I have a friend from law school; perhaps a friend is far too strong of a word—an acquaintance from law school. When we met, she had conservative-libertarian leanings on all topics, but none of us considered her that bright on a given topic. And then, at some point, she leaped off the bridge into insanity and flew to the far left. None of us understood it then, and none get it now.
The point is when people are flying all over the place and stay uninformed on the same topics, that says more about them than the principles or subject. I’m not saying I’m the same person then as I way now, or even the same person as when I started writing professionally. People change and develop, hopefully becoming wiser in the process.
It’s annoying to hear people like my friend, or pundits, who glory in their arrogant illiteracy. A case in point is a writer I’ve had to stop reading for precisely these reasons: David French. He tweeted the following:
It’s time to stop using the word “conservative” to broadly describe the right or the Republican Party. It fits some individuals (and I’ll use it then), but it increasingly doesn’t fit the institution, and it definitely doesn’t fit much of the right.
He made this statement over the debate about Florida removing Disney’s special tax status over opposition to new Florida laws over curriculum in schools. Essentially, French wants to define Ron DeSantis and anyone defending Florida as non-conservatives.
I don’t care if you agree or disagree with Florida or DeSantis on this (I’m sympathetic to it). What Florida is doing is so clearly within the conservative wheelhouse you’d have to be aggressively illiterate on history to make French’s statement.
One of the best histories of the conservative intellectual movement is George H. Nash’s book, “The Conservative Intellectual Movement, since 1945.” This book profoundly impacted me in college and laid out all the various strands of conservatism. The first edition ended in 1976, just before the rise of Reagan. In this respect, it’s an excellent primer because the fault lines in conservatism are fully developed. I plan to delve into Matthew Continetti’s latest book, “The Right,” which is a continuation and expounding on the history of Nash.
You have to remember: Republicans voted Dwight Eisenhower, Richard Nixon, and Ronald Reagan into office. Those are three radically different Presidents representing different sides of the Republican Party. Nixon and Reagan both won landslides and had distinct governing approaches.
What you learn from Nash and other historians of American conservativism is the impact that British conservatism had on them. One of my favorites from that bunch of British politicians and thinkers is Prime Minister Benjamin Disraeli. He was the favorite PM of Queen Victoria, a British dandy, the sole Jewish PM in UK history, and a fiction author.
Around the time he entered Parliament, the UK was experiencing the upheavals of expanding the right to vote, the early shoots of capitalism, industrialism, and a post-Napoleon world. The organizing principles of the political parties fluctuated as early conservatism emerged.

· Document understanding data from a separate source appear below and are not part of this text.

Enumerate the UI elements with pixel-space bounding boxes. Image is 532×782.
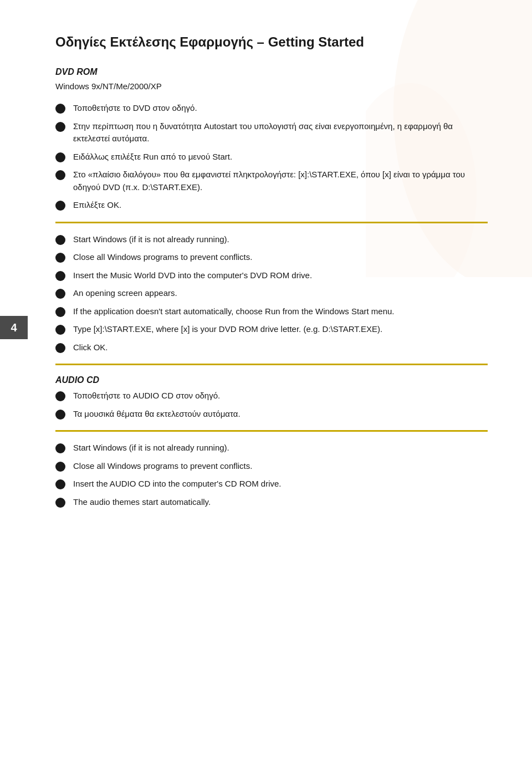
bullet-text: Τοποθετήστε το AUDIO CD στον οδηγό. [73, 390, 488, 402]
bullet-text: Ειδάλλως επιλέξτε Run από το μενού Start… [73, 151, 488, 163]
divider-2 [55, 364, 488, 365]
bullet-text: Start Windows (if it is not already runn… [73, 233, 488, 246]
list-item: Insert the Music World DVD into the comp… [55, 269, 488, 282]
dvd-rom-subtitle: DVD ROM [55, 67, 488, 77]
content-area: Οδηγίες Εκτέλεσης Εφαρμογής – Getting St… [0, 0, 532, 547]
bullet-dot [55, 462, 65, 472]
windows-label: Windows 9x/NT/Me/2000/XP [55, 81, 488, 91]
list-item: Close all Windows programs to prevent co… [55, 460, 488, 473]
divider-1 [55, 222, 488, 223]
list-item: Start Windows (if it is not already runn… [55, 442, 488, 454]
english-bullet-list: Start Windows (if it is not already runn… [55, 233, 488, 354]
bullet-text: Τοποθετήστε το DVD στον οδηγό. [73, 102, 488, 115]
bullet-dot [55, 325, 65, 335]
bullet-dot [55, 479, 65, 489]
bullet-text: Insert the Music World DVD into the comp… [73, 269, 488, 282]
bullet-dot [55, 201, 65, 211]
list-item: Start Windows (if it is not already runn… [55, 233, 488, 246]
list-item: The audio themes start automatically. [55, 496, 488, 509]
list-item: Insert the AUDIO CD into the computer's … [55, 478, 488, 490]
audio-english-bullet-list: Start Windows (if it is not already runn… [55, 442, 488, 508]
bullet-text: Start Windows (if it is not already runn… [73, 442, 488, 454]
list-item: Επιλέξτε ΟΚ. [55, 199, 488, 212]
bullet-text: The audio themes start automatically. [73, 496, 488, 509]
bullet-text: Close all Windows programs to prevent co… [73, 460, 488, 473]
bullet-text: An opening screen appears. [73, 287, 488, 300]
bullet-text: Στο «πλαίσιο διαλόγου» που θα εμφανιστεί… [73, 168, 488, 193]
list-item: Τα μουσικά θέματα θα εκτελεστούν αυτόματ… [55, 408, 488, 421]
bullet-dot [55, 170, 65, 180]
audio-cd-subtitle: AUDIO CD [55, 375, 488, 385]
greek-bullet-list: Τοποθετήστε το DVD στον οδηγό. Στην περί… [55, 102, 488, 212]
bullet-dot [55, 104, 65, 114]
bullet-text: Insert the AUDIO CD into the computer's … [73, 478, 488, 490]
page-container: 4 Οδηγίες Εκτέλεσης Εφαρμογής – Getting … [0, 0, 532, 782]
bullet-text: If the application doesn't start automat… [73, 305, 488, 318]
bullet-text: Close all Windows programs to prevent co… [73, 251, 488, 264]
bullet-dot [55, 271, 65, 281]
audio-cd-section: AUDIO CD Τοποθετήστε το AUDIO CD στον οδ… [55, 375, 488, 420]
bullet-dot [55, 391, 65, 401]
list-item: Type [x]:\START.EXE, where [x] is your D… [55, 323, 488, 336]
bullet-text: Επιλέξτε ΟΚ. [73, 199, 488, 212]
bullet-dot [55, 307, 65, 317]
bullet-dot [55, 122, 65, 132]
bullet-text: Click OK. [73, 341, 488, 354]
bullet-dot [55, 443, 65, 453]
list-item: If the application doesn't start automat… [55, 305, 488, 318]
english-dvd-section: Start Windows (if it is not already runn… [55, 233, 488, 354]
list-item: Στο «πλαίσιο διαλόγου» που θα εμφανιστεί… [55, 168, 488, 193]
audio-greek-bullet-list: Τοποθετήστε το AUDIO CD στον οδηγό. Τα μ… [55, 390, 488, 420]
dvd-rom-section: DVD ROM Windows 9x/NT/Me/2000/XP Τοποθετ… [55, 67, 488, 212]
bullet-text: Στην περίπτωση που η δυνατότητα Autostar… [73, 120, 488, 145]
list-item: Τοποθετήστε το DVD στον οδηγό. [55, 102, 488, 115]
bullet-dot [55, 289, 65, 299]
list-item: Στην περίπτωση που η δυνατότητα Autostar… [55, 120, 488, 145]
bullet-dot [55, 343, 65, 353]
bullet-dot [55, 253, 65, 263]
audio-english-section: Start Windows (if it is not already runn… [55, 442, 488, 508]
list-item: Τοποθετήστε το AUDIO CD στον οδηγό. [55, 390, 488, 402]
bullet-text: Τα μουσικά θέματα θα εκτελεστούν αυτόματ… [73, 408, 488, 421]
list-item: Close all Windows programs to prevent co… [55, 251, 488, 264]
list-item: Click OK. [55, 341, 488, 354]
divider-3 [55, 430, 488, 432]
list-item: Ειδάλλως επιλέξτε Run από το μενού Start… [55, 151, 488, 163]
bullet-dot [55, 235, 65, 245]
bullet-dot [55, 152, 65, 162]
bullet-dot [55, 410, 65, 420]
bullet-text: Type [x]:\START.EXE, where [x] is your D… [73, 323, 488, 336]
page-number: 4 [11, 321, 17, 334]
page-number-badge: 4 [0, 316, 28, 339]
page-title: Οδηγίες Εκτέλεσης Εφαρμογής – Getting St… [55, 33, 488, 50]
list-item: An opening screen appears. [55, 287, 488, 300]
bullet-dot [55, 498, 65, 508]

PM Robert Peel laid out an early tract of “conservativism” called the Tamworth Manifesto.
Disraeli thought this was severely lacking and attacked Peel and that form of conservatism head-on (the Disraeli attacks on Peel would form the basis for his great clash with his political nemesis William Gladstone and rip apart British political parties for the rest of the century). Here’s what Disraeli wrote in one of his Young England novels (the language is early Victorian), “Coningsby“:
The Tamworth Manifesto of 1834 was an attempt to construct a party without principles; its basis therefore was necessarily Latitudinarianism; and its inevitable consequence has been Political Infidelity.
At an epoch of political perplexity and social alarm, the confederation was convenient, and was calculated by aggregation to encourage the timid and confused. But when the perturbation was a little subsided, and men began to inquire why they were banded together, the difficulty of defining their purpose proved that the league, however respectable, was not a party. The leaders indeed might profit by their eminent position to obtain power for their individual gratification, but it was impossible to secure their followers that which, after all, must be the great recompense of a political party, the putting in practice of their opinions; for they had none.
There was indeed a considerable shouting about what they called Conservative principles; but the awkward question naturally arose, what will you conserve? The prerogatives of the Crown, provided they are not exercised; the independence of the House of Lords, provided it is not asserted; the Ecclesiastical estate, provided it is regulated by a commission of laymen. Everything, in short, that is established, as long as it is a phrase and not a fact.
In the meantime, while forms and phrases are religiously cherished in order to make the semblance of a creed, the rule of practice is to bend to the passion or combination of the hour. Conservatism assumes in theory that everything established should be maintained; but adopts in practice that everything that is established is indefensible. To reconcile this theory and this practice, they produce what they call ‘the best bargain;’ some arrangement which has no principle and no purpose, except to obtain a temporary lull of agitation, until the mind of the Conservatives, without a guide and without an aim, distracted, tempted, and bewildered, is prepared for another arrangement, equally statesmanlike with the preceding one.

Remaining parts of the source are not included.